Dall’Ellade a Bisanzio
Alberto Arbasino
Adelphi, Milano 2006
I libri di viaggio sono una costante nella formazione ed anche della biografia degli architetti. Dai taccuini di Villard de Honnecourt, alle descrizioni di Ruskin, al mitico Voyage d’Orient di Le Corbusier. Su quelle orme, ma raccontato con occhi e linguaggio diversi è questo piccolo baedeker di una immersione nella Grecia classica, che un trentenne Alberto Arbasino compie insieme ad alcuni amici di buone letture nella estate del 1960, in fuga da un Paese immerso nelle Olimpiadi romane.
Dopo la partenza da Venezia, si rincorrono “sospinti dai ricordi liceali che non perdonano” le strade di Atene, i resti di Olimpia, Delfi, Micene, il teatro di Epidauro (Mies van der Rohe vi era stato l’anno precedente: viaggi, sempre viaggi…) dove come per miracolo la Callas non riesce ad esibirsi perché in quel luogo isolato e assolato incredibilmente piove per l’intera serata, costringendo a rimandare la Norma e aggiornare le partenze a una “comitiva di industriali e architetti milanesi”; per poi chiudere il viaggio ed il libro ad Istanbul.
Atmosfere e parole di grande impatto, tra riferimenti colti e linguaggio spesso surreale.
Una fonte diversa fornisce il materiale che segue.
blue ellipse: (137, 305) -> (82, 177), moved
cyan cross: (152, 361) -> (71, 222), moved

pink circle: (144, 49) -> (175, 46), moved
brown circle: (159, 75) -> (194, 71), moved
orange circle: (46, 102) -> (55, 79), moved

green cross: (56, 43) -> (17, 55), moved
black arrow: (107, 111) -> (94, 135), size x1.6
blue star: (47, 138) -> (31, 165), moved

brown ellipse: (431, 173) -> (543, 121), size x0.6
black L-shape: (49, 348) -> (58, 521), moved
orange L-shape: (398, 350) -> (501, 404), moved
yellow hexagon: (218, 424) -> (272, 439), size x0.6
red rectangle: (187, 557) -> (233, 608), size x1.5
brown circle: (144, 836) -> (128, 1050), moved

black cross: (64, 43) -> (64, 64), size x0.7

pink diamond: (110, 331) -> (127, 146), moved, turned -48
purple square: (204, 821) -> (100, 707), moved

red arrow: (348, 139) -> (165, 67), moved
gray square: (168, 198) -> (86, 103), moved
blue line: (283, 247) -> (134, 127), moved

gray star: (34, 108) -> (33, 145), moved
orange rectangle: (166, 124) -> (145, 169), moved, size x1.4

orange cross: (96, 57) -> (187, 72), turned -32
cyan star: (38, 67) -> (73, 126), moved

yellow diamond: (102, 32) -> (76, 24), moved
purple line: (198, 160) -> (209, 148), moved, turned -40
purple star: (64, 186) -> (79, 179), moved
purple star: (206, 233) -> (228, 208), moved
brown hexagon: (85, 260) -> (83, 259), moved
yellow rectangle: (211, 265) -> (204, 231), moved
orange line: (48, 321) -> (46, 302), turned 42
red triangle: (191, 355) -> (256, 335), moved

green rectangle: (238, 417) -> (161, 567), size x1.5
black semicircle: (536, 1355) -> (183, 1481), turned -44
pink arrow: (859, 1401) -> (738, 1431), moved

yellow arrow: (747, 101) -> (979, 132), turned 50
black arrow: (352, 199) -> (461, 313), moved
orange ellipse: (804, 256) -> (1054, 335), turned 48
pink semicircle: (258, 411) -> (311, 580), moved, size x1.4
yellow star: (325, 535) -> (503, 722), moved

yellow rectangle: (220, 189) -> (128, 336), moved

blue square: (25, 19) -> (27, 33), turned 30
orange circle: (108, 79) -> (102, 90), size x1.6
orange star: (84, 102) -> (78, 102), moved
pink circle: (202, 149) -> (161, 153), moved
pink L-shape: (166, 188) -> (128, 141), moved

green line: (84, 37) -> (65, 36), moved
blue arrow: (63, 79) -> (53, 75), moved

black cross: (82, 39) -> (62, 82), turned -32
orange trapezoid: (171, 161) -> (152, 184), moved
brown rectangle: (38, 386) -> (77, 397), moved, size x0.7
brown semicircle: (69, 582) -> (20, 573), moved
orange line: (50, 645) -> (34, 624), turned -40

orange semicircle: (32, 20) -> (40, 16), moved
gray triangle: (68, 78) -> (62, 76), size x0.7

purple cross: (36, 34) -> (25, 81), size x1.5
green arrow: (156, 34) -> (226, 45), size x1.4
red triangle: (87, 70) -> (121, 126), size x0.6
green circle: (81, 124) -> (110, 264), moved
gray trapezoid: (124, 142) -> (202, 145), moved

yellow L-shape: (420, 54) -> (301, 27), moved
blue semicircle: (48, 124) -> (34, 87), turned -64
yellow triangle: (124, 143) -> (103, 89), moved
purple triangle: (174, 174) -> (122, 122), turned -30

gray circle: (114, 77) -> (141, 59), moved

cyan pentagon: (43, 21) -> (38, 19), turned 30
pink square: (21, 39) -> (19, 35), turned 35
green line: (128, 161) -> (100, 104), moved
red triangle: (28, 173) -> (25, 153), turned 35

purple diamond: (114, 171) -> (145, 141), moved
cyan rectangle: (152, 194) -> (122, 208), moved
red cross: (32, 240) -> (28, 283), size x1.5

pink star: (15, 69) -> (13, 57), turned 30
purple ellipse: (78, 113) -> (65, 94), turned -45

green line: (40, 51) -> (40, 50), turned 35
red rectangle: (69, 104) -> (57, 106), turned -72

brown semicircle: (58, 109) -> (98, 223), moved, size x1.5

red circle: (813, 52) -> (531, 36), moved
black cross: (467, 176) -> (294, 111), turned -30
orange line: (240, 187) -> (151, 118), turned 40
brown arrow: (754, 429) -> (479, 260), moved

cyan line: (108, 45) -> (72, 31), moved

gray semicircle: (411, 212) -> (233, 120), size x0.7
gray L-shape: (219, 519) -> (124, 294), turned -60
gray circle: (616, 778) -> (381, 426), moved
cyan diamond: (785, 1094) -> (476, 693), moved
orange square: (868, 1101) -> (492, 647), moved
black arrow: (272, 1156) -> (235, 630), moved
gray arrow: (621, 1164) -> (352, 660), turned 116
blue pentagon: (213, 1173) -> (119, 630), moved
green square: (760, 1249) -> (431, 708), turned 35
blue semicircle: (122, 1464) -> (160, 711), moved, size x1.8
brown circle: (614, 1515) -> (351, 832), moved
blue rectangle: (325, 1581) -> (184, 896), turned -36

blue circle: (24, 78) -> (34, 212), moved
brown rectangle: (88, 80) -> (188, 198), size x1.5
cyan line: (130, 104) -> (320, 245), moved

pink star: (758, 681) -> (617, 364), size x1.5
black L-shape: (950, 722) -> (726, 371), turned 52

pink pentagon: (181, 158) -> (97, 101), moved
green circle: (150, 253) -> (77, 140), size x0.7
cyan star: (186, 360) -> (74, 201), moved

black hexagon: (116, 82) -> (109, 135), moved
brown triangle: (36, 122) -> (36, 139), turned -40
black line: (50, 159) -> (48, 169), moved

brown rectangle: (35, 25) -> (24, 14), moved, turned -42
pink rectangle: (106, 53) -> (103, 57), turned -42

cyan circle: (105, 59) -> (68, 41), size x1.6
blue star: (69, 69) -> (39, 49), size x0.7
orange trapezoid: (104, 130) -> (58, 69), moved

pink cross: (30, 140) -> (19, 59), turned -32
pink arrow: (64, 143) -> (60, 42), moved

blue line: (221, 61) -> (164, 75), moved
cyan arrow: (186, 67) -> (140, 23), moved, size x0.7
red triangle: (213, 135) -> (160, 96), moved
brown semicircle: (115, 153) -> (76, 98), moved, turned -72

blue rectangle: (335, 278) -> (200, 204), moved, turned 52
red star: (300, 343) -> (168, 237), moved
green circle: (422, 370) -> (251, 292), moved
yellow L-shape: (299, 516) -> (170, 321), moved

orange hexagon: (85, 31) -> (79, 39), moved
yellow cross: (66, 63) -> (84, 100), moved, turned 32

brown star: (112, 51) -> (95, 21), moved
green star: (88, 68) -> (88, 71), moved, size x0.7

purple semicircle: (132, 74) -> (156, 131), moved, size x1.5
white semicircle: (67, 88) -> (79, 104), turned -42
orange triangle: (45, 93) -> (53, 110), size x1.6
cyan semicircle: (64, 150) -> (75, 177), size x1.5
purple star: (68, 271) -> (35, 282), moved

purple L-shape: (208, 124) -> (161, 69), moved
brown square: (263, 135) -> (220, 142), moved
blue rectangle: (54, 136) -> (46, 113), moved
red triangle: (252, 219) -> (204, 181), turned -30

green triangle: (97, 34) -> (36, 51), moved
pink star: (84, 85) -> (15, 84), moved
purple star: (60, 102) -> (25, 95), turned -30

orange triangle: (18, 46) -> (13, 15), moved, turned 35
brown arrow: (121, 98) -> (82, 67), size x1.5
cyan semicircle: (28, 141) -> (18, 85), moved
Arrivati a Mykonos la descrizione, molto attuale, su quanto questi luoghi si siano modificati sotto l’assalto del turismo di massa: “Si arriva di notte a Mykonos, isola sfruttata e lanciata come perla perlissima delle Kikladi, e quindi sotto l’urto di una ondata turistica ormai abbondante. Già trasbordando dal piroscafo ai barconi che portano a riva l’aspetto dell’isola appare leccato e incantevole. L’architettura e i colori sono gli stessi di Positano, e il naif è anche peggio: tutto bianchissimo, dentro e fuori, e perfino i marciapiedi e i gradoni. Non si vede una stonatura o un errore, il décoratuer trasuda in tutti gli angoli.”